Singeton attempted to put her squad on her back, scoring 20 of her team-high 24 points in the final 16 minutes. She spurred a 13-6 run in the third quarter, and when sister Morgan Singleton stole an inbounds pass and laid it in while being fouled, Westwood went to the line needing to sink the free throw to tie the game with 1:32 remaining in the quarter.
The shot didn’t fall, however, and Westwood never got any closer.
“We thought this was the time … our time,” a dejected Miller Singleton said. “We always talk about living in the moment, and at that moment we had confidence and momentum.”
Minutes later, Crisp again stretched its lead before Westwood mustered another charge. Twice, the underdogs cut the deficit to three points in the fourth quarter. Yet, like seemingly every game against Crisp this season, Westwood couldn’t find that elusive basket to break through.
“I just think when we would get to that point, we would push and give everything we had but couldn’t find that one score to put us over the top at critical times,” Smith said. “We didn’t do a great job offensively when we were on the cusp of pulling ahead.”

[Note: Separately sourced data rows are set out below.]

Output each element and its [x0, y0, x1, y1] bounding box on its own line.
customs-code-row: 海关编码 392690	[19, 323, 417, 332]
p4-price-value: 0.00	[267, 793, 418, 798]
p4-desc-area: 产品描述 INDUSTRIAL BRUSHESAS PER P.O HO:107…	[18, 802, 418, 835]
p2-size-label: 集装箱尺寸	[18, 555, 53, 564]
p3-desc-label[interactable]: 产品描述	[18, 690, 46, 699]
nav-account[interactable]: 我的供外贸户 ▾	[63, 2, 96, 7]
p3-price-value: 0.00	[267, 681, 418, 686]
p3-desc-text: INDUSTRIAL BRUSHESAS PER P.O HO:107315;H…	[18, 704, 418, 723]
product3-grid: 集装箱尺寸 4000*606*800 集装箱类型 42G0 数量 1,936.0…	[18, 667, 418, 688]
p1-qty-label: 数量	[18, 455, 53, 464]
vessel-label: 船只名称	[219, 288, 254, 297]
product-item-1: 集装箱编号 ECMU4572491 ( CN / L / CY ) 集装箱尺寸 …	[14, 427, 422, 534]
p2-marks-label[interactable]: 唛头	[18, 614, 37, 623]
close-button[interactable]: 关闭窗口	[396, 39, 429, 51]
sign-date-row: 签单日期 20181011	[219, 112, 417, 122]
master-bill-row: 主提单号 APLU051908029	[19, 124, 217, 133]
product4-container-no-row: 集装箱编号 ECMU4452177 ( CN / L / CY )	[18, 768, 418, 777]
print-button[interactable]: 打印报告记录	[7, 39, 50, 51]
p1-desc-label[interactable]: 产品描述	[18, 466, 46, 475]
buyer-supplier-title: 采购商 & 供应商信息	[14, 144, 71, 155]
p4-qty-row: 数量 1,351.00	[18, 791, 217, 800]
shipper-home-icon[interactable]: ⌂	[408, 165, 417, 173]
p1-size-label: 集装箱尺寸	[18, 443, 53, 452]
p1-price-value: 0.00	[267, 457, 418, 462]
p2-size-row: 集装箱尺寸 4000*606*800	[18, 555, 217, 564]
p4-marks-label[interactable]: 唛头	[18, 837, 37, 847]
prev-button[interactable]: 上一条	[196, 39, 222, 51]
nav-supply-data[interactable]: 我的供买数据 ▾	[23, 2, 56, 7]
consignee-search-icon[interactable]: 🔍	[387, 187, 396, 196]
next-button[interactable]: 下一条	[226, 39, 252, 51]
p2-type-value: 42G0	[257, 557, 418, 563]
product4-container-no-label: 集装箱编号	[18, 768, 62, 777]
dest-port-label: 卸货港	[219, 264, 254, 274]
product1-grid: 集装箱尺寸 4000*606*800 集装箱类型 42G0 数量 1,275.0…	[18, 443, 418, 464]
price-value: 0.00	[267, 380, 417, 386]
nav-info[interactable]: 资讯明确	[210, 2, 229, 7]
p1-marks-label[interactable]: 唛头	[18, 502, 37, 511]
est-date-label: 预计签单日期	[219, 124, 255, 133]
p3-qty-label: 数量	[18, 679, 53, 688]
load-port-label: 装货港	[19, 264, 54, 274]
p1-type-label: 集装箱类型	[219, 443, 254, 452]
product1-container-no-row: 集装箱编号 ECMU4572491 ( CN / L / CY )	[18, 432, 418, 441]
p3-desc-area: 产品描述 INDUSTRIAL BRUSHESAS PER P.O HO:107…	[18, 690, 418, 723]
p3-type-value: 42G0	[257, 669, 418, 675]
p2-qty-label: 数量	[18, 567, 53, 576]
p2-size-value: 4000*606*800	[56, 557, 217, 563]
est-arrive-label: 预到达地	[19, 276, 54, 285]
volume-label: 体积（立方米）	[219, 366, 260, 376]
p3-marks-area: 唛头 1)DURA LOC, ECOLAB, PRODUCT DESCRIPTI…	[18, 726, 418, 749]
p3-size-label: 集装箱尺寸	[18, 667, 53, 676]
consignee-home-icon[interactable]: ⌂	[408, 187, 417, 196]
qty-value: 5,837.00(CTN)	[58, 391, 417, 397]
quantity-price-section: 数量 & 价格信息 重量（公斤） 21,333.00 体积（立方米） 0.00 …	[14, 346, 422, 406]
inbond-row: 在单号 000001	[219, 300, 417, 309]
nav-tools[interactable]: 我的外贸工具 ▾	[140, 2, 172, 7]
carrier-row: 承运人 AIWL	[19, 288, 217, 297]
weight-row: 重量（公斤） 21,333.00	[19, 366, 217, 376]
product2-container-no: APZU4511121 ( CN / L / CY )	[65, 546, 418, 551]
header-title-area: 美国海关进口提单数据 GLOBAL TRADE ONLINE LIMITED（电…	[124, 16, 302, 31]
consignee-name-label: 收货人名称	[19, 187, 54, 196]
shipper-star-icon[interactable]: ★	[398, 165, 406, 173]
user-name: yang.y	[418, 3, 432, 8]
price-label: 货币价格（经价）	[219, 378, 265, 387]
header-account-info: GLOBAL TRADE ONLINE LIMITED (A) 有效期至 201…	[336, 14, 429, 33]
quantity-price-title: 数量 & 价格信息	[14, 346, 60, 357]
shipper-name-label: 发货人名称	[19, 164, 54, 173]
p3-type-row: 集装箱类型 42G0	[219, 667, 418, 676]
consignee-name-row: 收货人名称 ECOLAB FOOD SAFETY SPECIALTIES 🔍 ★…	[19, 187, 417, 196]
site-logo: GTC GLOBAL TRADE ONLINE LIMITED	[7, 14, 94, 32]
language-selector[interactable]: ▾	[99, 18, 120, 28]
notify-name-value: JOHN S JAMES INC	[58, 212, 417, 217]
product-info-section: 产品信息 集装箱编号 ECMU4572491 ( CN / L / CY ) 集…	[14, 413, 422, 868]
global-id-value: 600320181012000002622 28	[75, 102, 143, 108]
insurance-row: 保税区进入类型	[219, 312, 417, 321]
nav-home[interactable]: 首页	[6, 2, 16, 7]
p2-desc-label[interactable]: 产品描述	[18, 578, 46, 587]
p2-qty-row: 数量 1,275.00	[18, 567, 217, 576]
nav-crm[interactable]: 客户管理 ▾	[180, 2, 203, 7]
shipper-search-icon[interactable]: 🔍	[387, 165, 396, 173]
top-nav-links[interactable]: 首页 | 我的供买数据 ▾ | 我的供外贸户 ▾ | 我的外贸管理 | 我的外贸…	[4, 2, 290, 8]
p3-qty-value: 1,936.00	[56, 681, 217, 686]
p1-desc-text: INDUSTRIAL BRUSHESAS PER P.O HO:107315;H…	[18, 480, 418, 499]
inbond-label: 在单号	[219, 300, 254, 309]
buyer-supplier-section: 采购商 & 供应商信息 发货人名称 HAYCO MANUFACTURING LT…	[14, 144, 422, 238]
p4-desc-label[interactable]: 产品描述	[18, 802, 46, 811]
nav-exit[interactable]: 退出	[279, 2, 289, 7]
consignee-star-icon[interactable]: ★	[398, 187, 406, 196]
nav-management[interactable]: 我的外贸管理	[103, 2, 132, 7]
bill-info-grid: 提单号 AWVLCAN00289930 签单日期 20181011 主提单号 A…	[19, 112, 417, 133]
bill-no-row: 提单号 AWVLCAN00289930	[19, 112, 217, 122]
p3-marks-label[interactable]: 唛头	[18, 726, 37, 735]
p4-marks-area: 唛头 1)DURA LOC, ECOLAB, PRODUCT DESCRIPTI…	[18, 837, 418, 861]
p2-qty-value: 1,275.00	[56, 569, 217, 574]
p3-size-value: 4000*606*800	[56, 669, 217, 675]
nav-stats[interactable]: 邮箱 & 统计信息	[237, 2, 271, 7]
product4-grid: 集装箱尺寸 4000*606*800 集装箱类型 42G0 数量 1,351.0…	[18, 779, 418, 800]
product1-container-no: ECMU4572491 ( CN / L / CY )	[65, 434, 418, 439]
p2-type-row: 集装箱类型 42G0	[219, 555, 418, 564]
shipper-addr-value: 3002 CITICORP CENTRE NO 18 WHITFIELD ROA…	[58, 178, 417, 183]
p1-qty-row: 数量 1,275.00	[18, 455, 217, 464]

Westwood employed a strategy in the final three minutes of the game to foul immediately on every Crisp possession. Smith said the objective was to try and trade a free throw for a basket to whittle away at the lead. The only problem was Foister and Morgan Singleton (10 points) fouled out of the game in the process, while Crisp shot a staggering 33-for-39 at the charity stripe.
“I tell my girls every day that you win or lose at the free-throw line in close games,” Crisp head coach Gina Mitchell said.
In comparison, Westwood shot just 13-for-18 from the free-throw line.
“We gave (Crisp) our best shot,” said Smith, who guided her team to the school’s best single-season record. “I guess I’ll have to process this one for awhile before I can really figure out what happened, but our girls played as hard as I could ask them to play.”
As for Gina Mitchell and daughter Madi, both should rest well after an exhausting championship game.
“I couldn’t sleep (Friday) night,” Gina Mitchell said. “I just stayed up playing this game over and over in my head, and I kept seeing myself telling my team after it was over that they had done an awesome job.”